University of Cincinnati Law Review


Prosecutors have developed several tactics to effectively lower the burden of proof in criminal trials. One such tactic is to argue to jurors that they should “search for the truth” of what they think happened. Some trial courts are complicit in this effort, and formally instruct jurors “not to search for doubt” but instead “to search for the truth.” Defense lawyers have objected to these truth-based arguments and instructions, as such language improperly lowers the burden of proof below the reasonable doubt standard. Prosecutors, however, have dismissed these objections as pure speculation.

In response to this apparent call for evidence, Dr. Lawrence T. White and I empirically tested the effect of these truth-based jury instructions on verdicts. In two recently published studies, mock jurors who received truth-based instructions convicted at significantly higher rates than those who were simply instructed on reasonable doubt. Jurors who received the truth-based instructions were also far more likely to mistakenly believe it was proper to convict even if they had a reasonable doubt about guilt.

Citing this empirical evidence, defense lawyers have been asking trial courts to remove truth-related language from their burden of proof jury instructions, and to prohibit prosecutors from making search-for-truth arguments to jurors. Prosecutors, however, have responded by attacking the validity of the two published studies.
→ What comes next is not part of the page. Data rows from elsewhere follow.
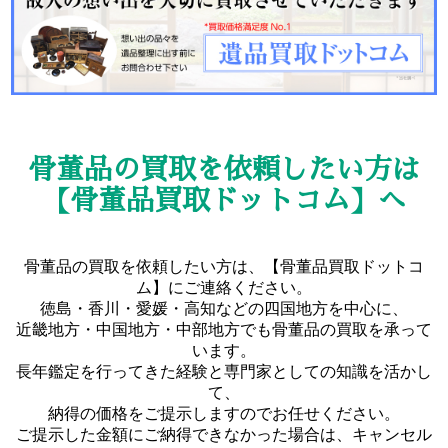
骨董品の買取を依頼したい方は
【骨董品買取ドットコム】へ
骨董品の買取を依頼したい方は、【骨董品買取ドットコ
ム】にご連絡ください。
徳島・香川・愛媛・高知などの四国地方を中心に、
近畿地方・中国地方・中部地方でも骨董品の買取を承って
います。
長年鑑定を行ってきた経験と専門家としての知識を活かし
て、
納得の価格をご提示しますのでお任せください。
ご提示した金額にご納得できなかった場合は、キャンセル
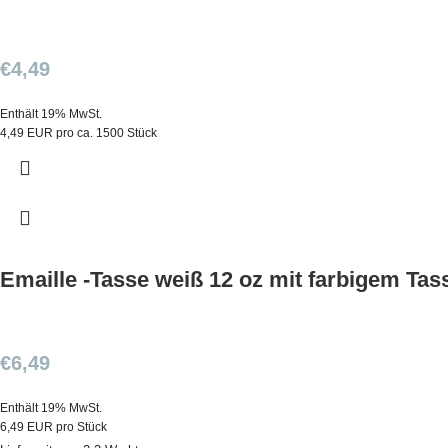
€
4,49
Enthält 19% MwSt.
4,49 EUR pro ca. 1500 Stück
Emaille -Tasse weiß 12 oz mit farbigem Tas
€
6,49
Enthält 19% MwSt.
6,49 EUR pro Stück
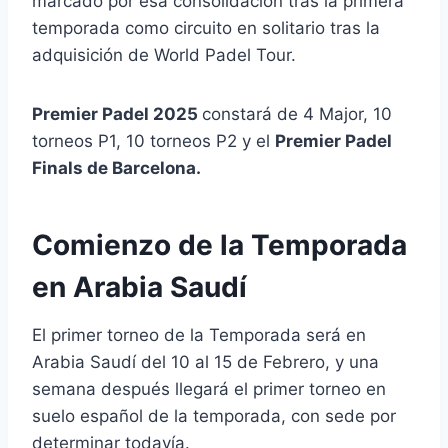
marcado por esa consolidación tras la primera
temporada como circuito en solitario tras la
adquisición de World Padel Tour.
Premier Padel 2025
constará de 4 Major, 10
torneos P1, 10 torneos P2 y el
Premier Padel
Finals de Barcelona.
Comienzo de la Temporada
en Arabia Saudí
El primer torneo de la Temporada será en
Arabia Saudí del 10 al 15 de Febrero, y una
semana después llegará el primer torneo en
suelo español de la temporada, con sede por
determinar todavía.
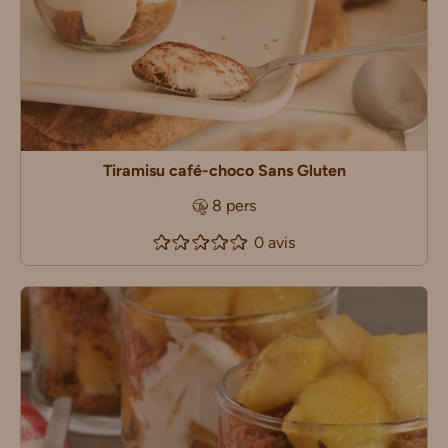
Tiramisu café-choco Sans Gluten
8 pers
0 avis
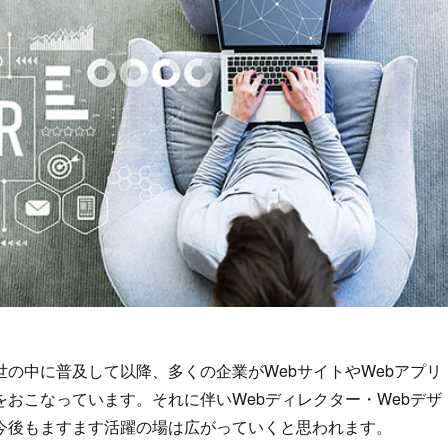
の中に普及して以降、多くの企業がWebサイトやWebアプリ
おこなっています。それに伴いWebディレクター・Webデザ
今後もますます活躍の場は広がっていくと思われます。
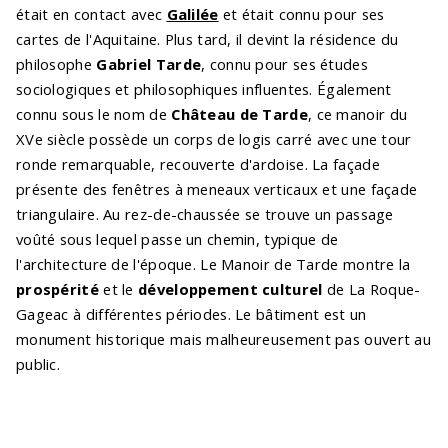
était en contact avec
Galilée
et était connu pour ses
cartes de l'Aquitaine. Plus tard, il devint la résidence du
philosophe
Gabriel Tarde
, connu pour ses études
sociologiques et philosophiques influentes. Également
connu sous le nom de
Château de Tarde
, ce manoir du
XVe siècle possède un corps de logis carré avec une tour
ronde remarquable, recouverte d'ardoise. La façade
présente des fenêtres à meneaux verticaux et une façade
triangulaire. Au rez-de-chaussée se trouve un passage
voûté sous lequel passe un chemin, typique de
l'architecture de l'époque. Le Manoir de Tarde montre la
prospérité
et le
développement culturel
de La Roque-
Gageac à différentes périodes. Le bâtiment est un
monument historique mais malheureusement pas ouvert au
public.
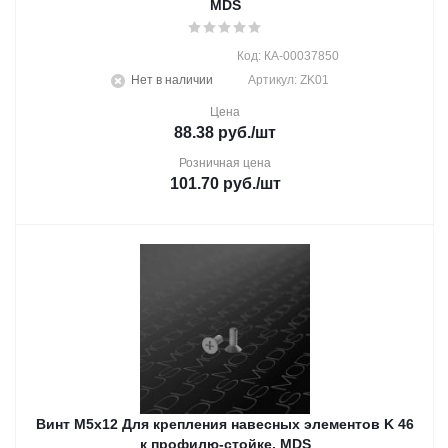
MDS
Код: КА-00037850
Нет в наличии
Артикул: ZK01
Цена
88.38
руб.
/шт
Розничная цена
101.70
руб.
/шт
Винт М5х12 Для крепления навесных элементов K 46
к профилю-стойке, MDS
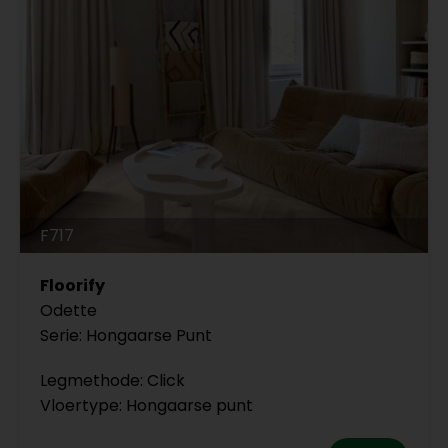
F717
Floorify
Odette
Serie: Hongaarse Punt
Legmethode: Click
Vloertype: Hongaarse punt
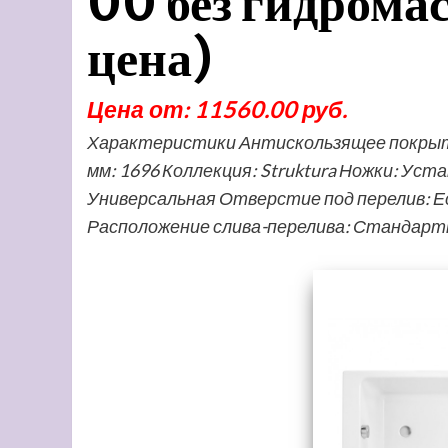
00 без гидрома
цена)
Цена от: 11560.00 руб.
Характеристики Антискользящее покрытие
мм: 1696 Коллекция: Struktura Ножки: Уст
Универсальная Отверстие под перелив: Е
Расположение слива-перелива: Стандар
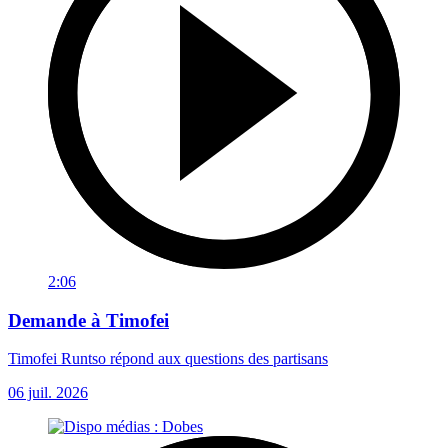
2:06
Demande à Timofei
Timofei Runtso répond aux questions des partisans
06 juil. 2026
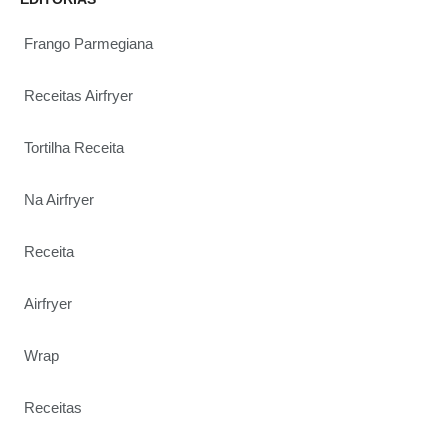
Frango Parmegiana
Receitas Airfryer
Tortilha Receita
Na Airfryer
Receita
Airfryer
Wrap
Receitas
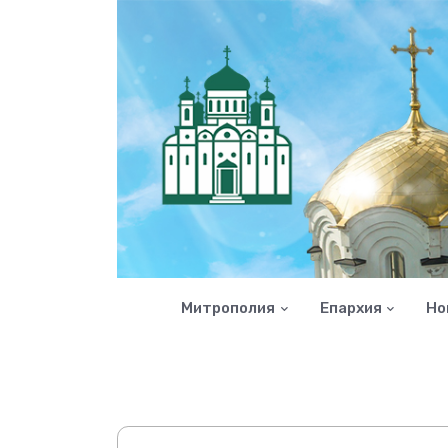
Митрополия
Епархия
Но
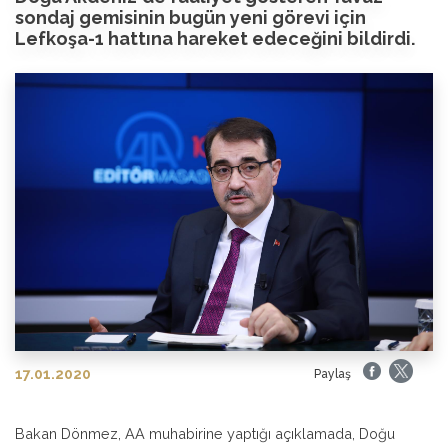
sondaj gemisinin bugün yeni görevi için
Lefkoşa-1 hattına hareket edeceğini bildirdi.
17.01.2020
Paylaş
Bakan Dönmez, AA muhabirine yaptığı açıklamada, Doğu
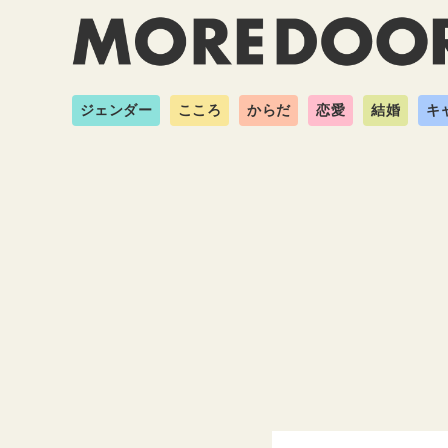
ジェンダー
こころ
からだ
恋愛
結婚
キ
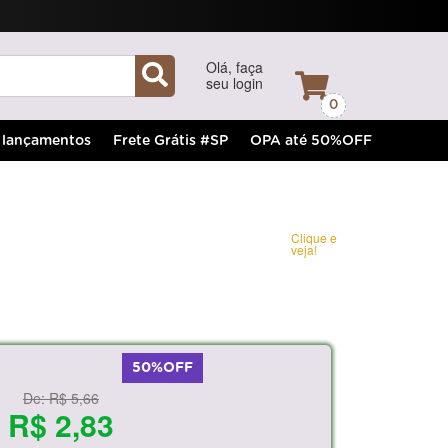
Olá, faça
seu login
0
lançamentos
Frete Grátis #SP
OPA até 50%OFF
Clique e
veja!
50%OFF
De:
R$ 5,66
R$ 2,83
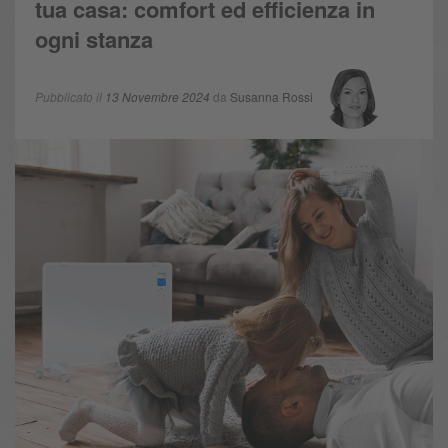
tua casa: comfort ed efficienza in
ogni stanza
Pubblicato il
13 Novembre 2024
da
Susanna Rossi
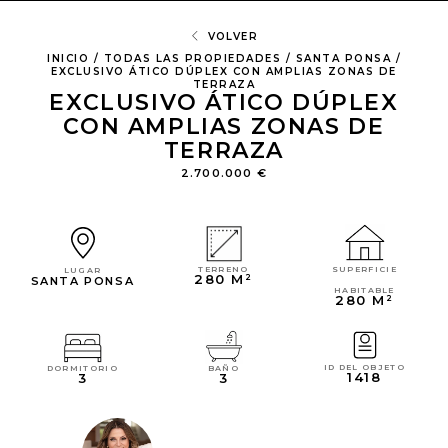
VOLVER
INICIO
/
TODAS LAS PROPIEDADES
/
SANTA PONSA
/
EXCLUSIVO ÁTICO DÚPLEX CON AMPLIAS ZONAS DE
TERRAZA
EXCLUSIVO ÁTICO DÚPLEX
CON AMPLIAS ZONAS DE
TERRAZA
2.700.000 €
SUPERFICIE
TERRENO
LUGAR
280 M²
SANTA PONSA
HABITABLE
280 M²
ID DEL OBJETO
DORMITORIO
BAÑO
1418
3
3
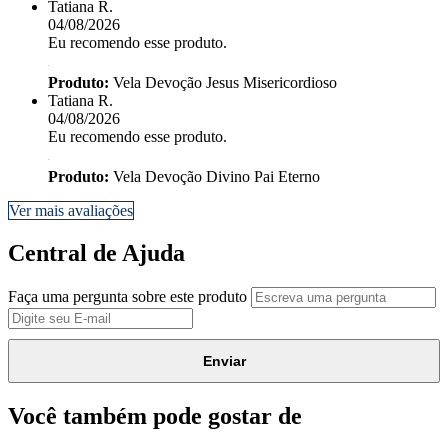
Tatiana R.
04/08/2026
Eu recomendo esse produto.
Produto:
Vela Devoção Jesus Misericordioso
Tatiana R.
04/08/2026
Eu recomendo esse produto.
Produto:
Vela Devoção Divino Pai Eterno
Ver mais avaliações
Central de Ajuda
Faça uma pergunta sobre este produto
Enviar
Você também pode gostar de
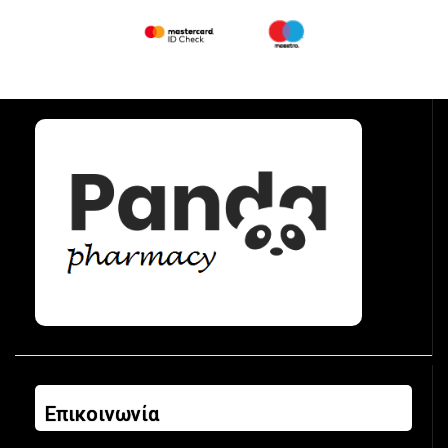
Επικοινωνία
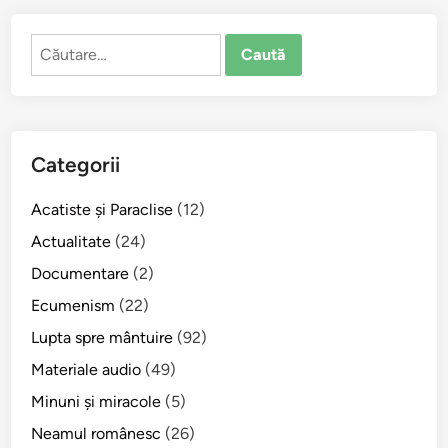
î
n
Caută
v
după:
a
ţ
ă
s
Categorii
t
ă
Acatiste şi Paraclise
(12)
p
â
Actualitate
(24)
n
Documentare
(2)
u
Ecumenism
(22)
l
l
Lupta spre mântuire
(92)
u
Materiale audio
(49)
m
Minuni şi miracole
(5)
i
i
Neamul românesc
(26)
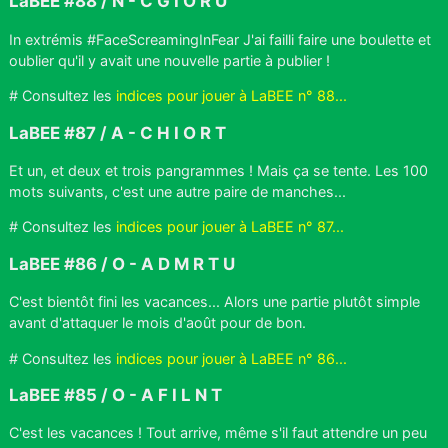
LaBEE #88 / N - C G I O R U
In extrémis #FaceScreamingInFear J'ai failli faire une boulette et
oublier qu'il y avait une nouvelle partie à publier !
# Consultez les
indices pour jouer à LaBEE n° 88...
LaBEE #87 / A - C H I O R T
Et un, et deux et trois pangrammes ! Mais ça se tente. Les 100
mots suivants, c'est une autre paire de manches...
# Consultez les
indices pour jouer à LaBEE n° 87...
LaBEE #86 / O - A D M R T U
C'est bientôt fini les vacances... Alors une partie plutôt simple
avant d'attaquer le mois d'août pour de bon.
# Consultez les
indices pour jouer à LaBEE n° 86...
LaBEE #85 / O - A F I L N T
C'est les vacances ! Tout arrive, même s'il faut attendre un peu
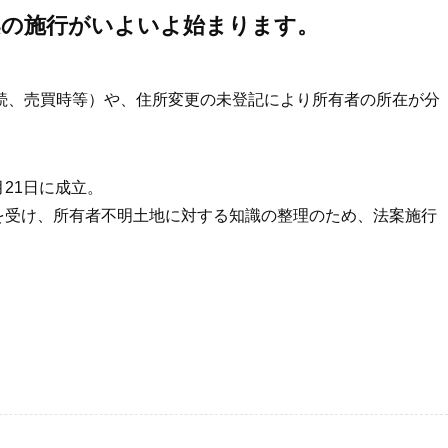
案の施行がいよいよ始まります。
続、売買時等）や、住所変更の未登記により所有者の所在が分
月21日に成立。
とを受け、所有者不明土地に対する知識の整理のため、法案施行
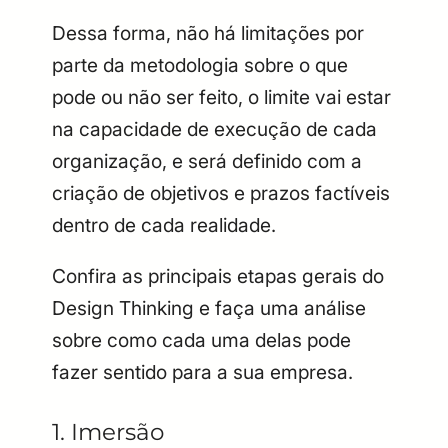
Dessa forma, não há limitações por
parte da metodologia sobre o que
pode ou não ser feito, o limite vai estar
na capacidade de execução de cada
organização, e será definido com a
criação de objetivos e prazos factíveis
dentro de cada realidade.
Confira as principais etapas gerais do
Design Thinking e faça uma análise
sobre como cada uma delas pode
fazer sentido para a sua empresa.
1. Imersão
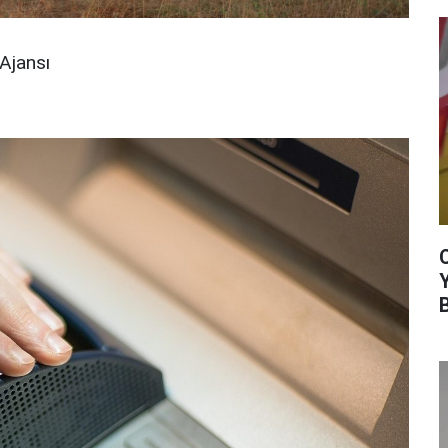
Ajansı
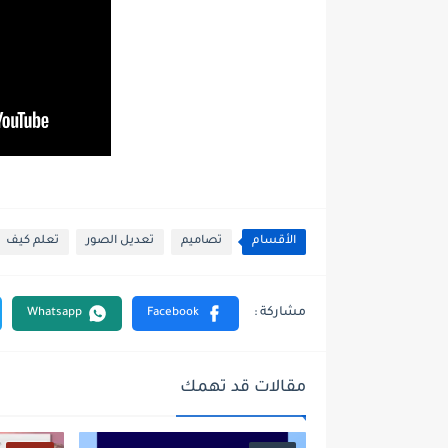
الأقسام
تصاميم
تعديل الصور
تعلم كيف
مقالات قد تهمك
This Article identifies and debunks these prosecutorial attacks. Its purpose is to assist defense lawyers and judges in recognizing and responding to invalid prosecutorial arguments, many of which are based on a gross misunderstanding of scientific research, blatant misrepresentations of fact or law, and, most significantly, logical fallacies. Debunking these prosecutorial arguments is a critical step in protecting every person’s right to remain free of conviction unless the state can prove guilt beyond a reasonable doubt.